También conviene no olvidar los apoyos que Pekín consiguió con su dinero y favores para que muchos “expertos” y “hacedores de opinión” descartaran rápidamente la responsabilidad china en la expansión de la pandemia. Ni el castigo contra quienes se atrevieron a pedir una investigación internacional independiente, como Australia, a quien sometió a represalias económicas gravando las exportaciones de ese país a China o prohibiendo algunas de ellas.

 

Por último, más allá del daño que China ha hecho al mundo en términos de salud y millones de muertos; más allá de la crisis económica en la que nos ha hundido gracias a que nuestros dirigentes siguieron el modelo chino -autoritario, estatal y liberticida- de gestión de la pandemia; más allá de todo esto, está el hecho de que China ha moldeado la psicología y la respuesta individual de todos nosotros.
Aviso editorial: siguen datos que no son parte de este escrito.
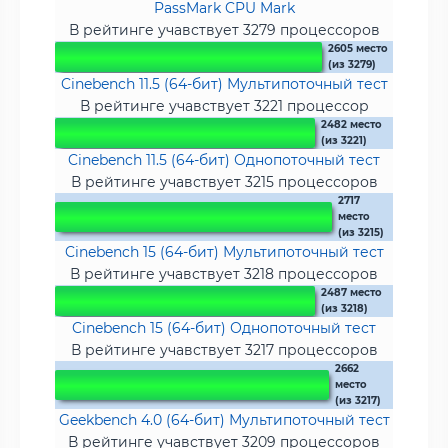
PassMark CPU Mark
В рейтинге учавствует 3279 процессоров
2605 место
(из 3279)
Cinebench 11.5 (64-бит) Мультипоточный тест
В рейтинге учавствует 3221 процессор
2482 место
(из 3221)
Cinebench 11.5 (64-бит) Однопоточный тест
В рейтинге учавствует 3215 процессоров
2717
место
(из 3215)
Cinebench 15 (64-бит) Мультипоточный тест
В рейтинге учавствует 3218 процессоров
2487 место
(из 3218)
Cinebench 15 (64-бит) Однопоточный тест
В рейтинге учавствует 3217 процессоров
2662
место
(из 3217)
Geekbench 4.0 (64-бит) Мультипоточный тест
В рейтинге учавствует 3209 процессоров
Primero fue el miedo que todo lo somete y que nos llevó a aceptar medidas impensables en una democracia; pero también la mentalidad servil de subsistir gracias a las paguitas de un Estado omnipresente. ¿Para qué trabajar si con un cheque y un par de asuntillos en negro se vive bien sin tener que salir de casa? ¿Para qué ir a trabajar si se recibe la misma paga por no hacer nada? ¿Para que matarse a trabajar si igual me muero mañana? Todo se acumula en este camino a la servidumbre en el que la persona no es nada y el Estado lo representa todo en todas y cada una de las esferas de nuestra vida.

 

Pero qué más da. Lo importante es que nuestros atletas puedan competir en Pekín y medirse con sus colegas. Unas medallas bien se merecen las anteojeras frente al mal. Eso es lo peor del mal chino, que nos penetra silenciosamente y nos hace su cómplice. Y por eso no hay que callarse.